Sparsity is All You Need: Rethinking Biological Pathway-Informed Approaches in Deep Learning
Journal:
arXiv
Published Date:
May 7, 2025
Abstract
Biologically-informed neural networks typically leverage pathway annotations
to enhance performance in biomedical applications. We hypothesized that the
benefits of pathway integration does not arise from its biological relevance,
but rather from the sparsity it introduces. We conducted a comprehensive
analysis of all relevant pathway-based neural network models for predictive
tasks, critically evaluating each study's contributions. From this review, we
curated a subset of methods for which the source code was publicly available.

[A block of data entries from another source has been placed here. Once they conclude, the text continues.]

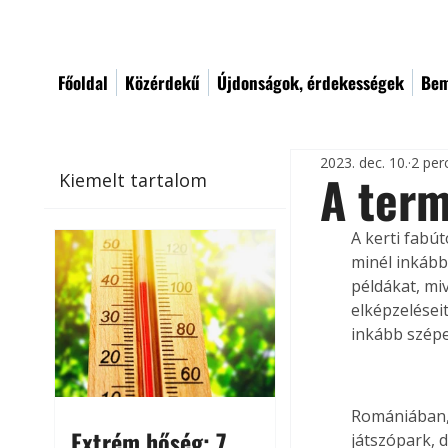
Főoldal
Közérdekű
Újdonságok, érdekességek
Bem
2023. dec. 10.
2 per
A term
Kiemelt tartalom
A kerti fabú
minél inkább
példákat, miv
elképzelései
inkább szépet
Romániában, 
Extrém hőség: 7
játszópark, 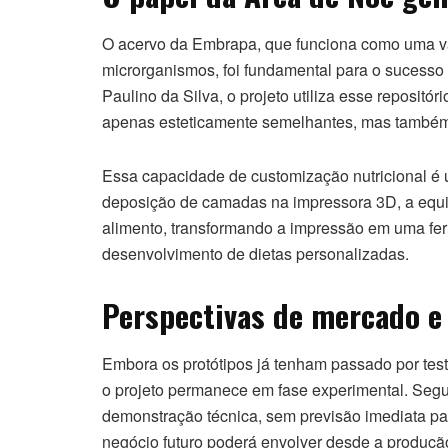
O acervo da Embrapa, que funciona como uma vas
microrganismos, foi fundamental para o sucess
Paulino da Silva, o projeto utiliza esse repositó
apenas esteticamente semelhantes, mas também 
Essa capacidade de customização nutricional é u
deposição de camadas na impressora 3D, a equip
alimento, transformando a impressão em uma fer
desenvolvimento de dietas personalizadas.
Perspectivas de mercado e
Embora os protótipos já tenham passado por tes
o projeto permanece em fase experimental. Segun
demonstração técnica, sem previsão imediata pa
negócio futuro poderá envolver desde a produção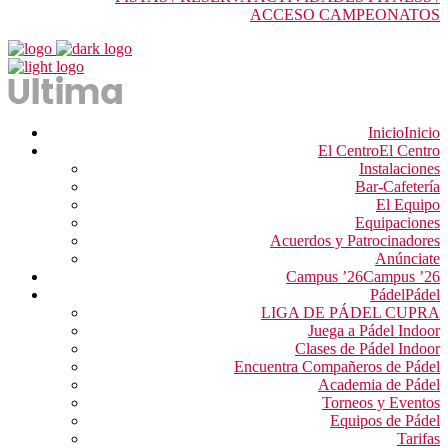
ACCESO CAMPEONATOS
Inicio
Inicio
El Centro
El Centro
Instalaciones
Bar-Cafetería
El Equipo
Equipaciones
Acuerdos y Patrocinadores
Anúnciate
Campus ’26
Campus ’26
Pádel
Pádel
LIGA DE PÁDEL CUPRA
Juega a Pádel Indoor
Clases de Pádel Indoor
Encuentra Compañeros de Pádel
Academia de Pádel
Torneos y Eventos
Equipos de Pádel
Tarifas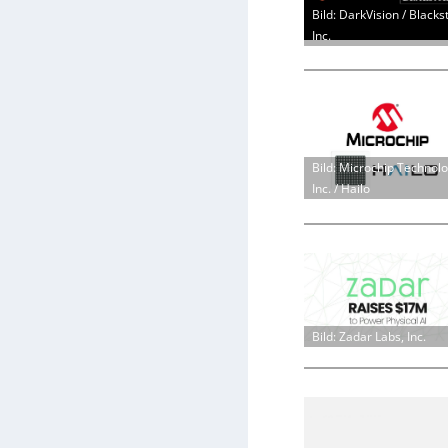
Bild: DarkVision / Blacks
Inc.
Bild: Microchip Technol
Inc. / Hailo
Bild: Zadar Labs, Inc.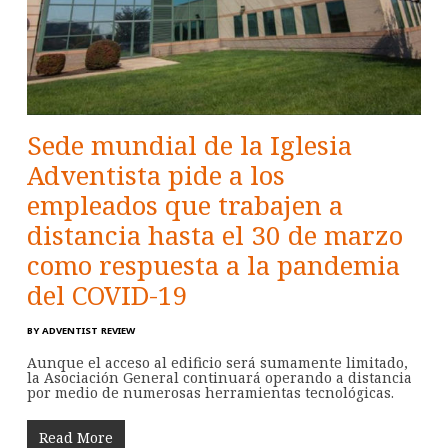
Sede mundial de la Iglesia
Adventista pide a los
empleados que trabajen a
distancia hasta el 30 de marzo
como respuesta a la pandemia
del COVID-19
BY
ADVENTIST REVIEW
Aunque el acceso al edificio será sumamente limitado,
la Asociación General continuará operando a distancia
por medio de numerosas herramientas tecnológicas.
Read More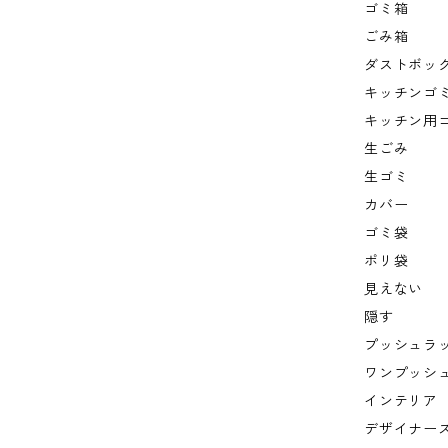
ゴミ箱
ごみ箱
ダストボッ
キッチンゴ
キッチン用
生ごみ
生ゴミ
カバー
ゴミ袋
ポリ袋
見えない
隠す
プッシュラ
ワンプッシ
インテリア
デザイナー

The comparison of the biologically informed state-of-the-art deep learning
models and their randomized counterparts showed that models based on randomized
information performed equally well as biologically informed ones across
different metrics and datasets. Notably, in 3 out of the 15 analyzed models,
the randomized versions even outperformed their biologically informed
counterparts. Moreover, pathway-informed models did not show any clear
advantage in interpretability, as randomized models were still able to identify
relevant disease biomarkers despite lacking explicit pathway information. Our
findings suggest that pathway annotations may be too noisy or inadequately
explored by current methods. Therefore, we propose a methodology that can be
applied to different domains and can serve as a robust benchmark for
systematically comparing novel pathway-informed models against their randomized
counterparts. This approach enables researchers to rigorously determine whether
observed performance improvements can be attributed to biological insights.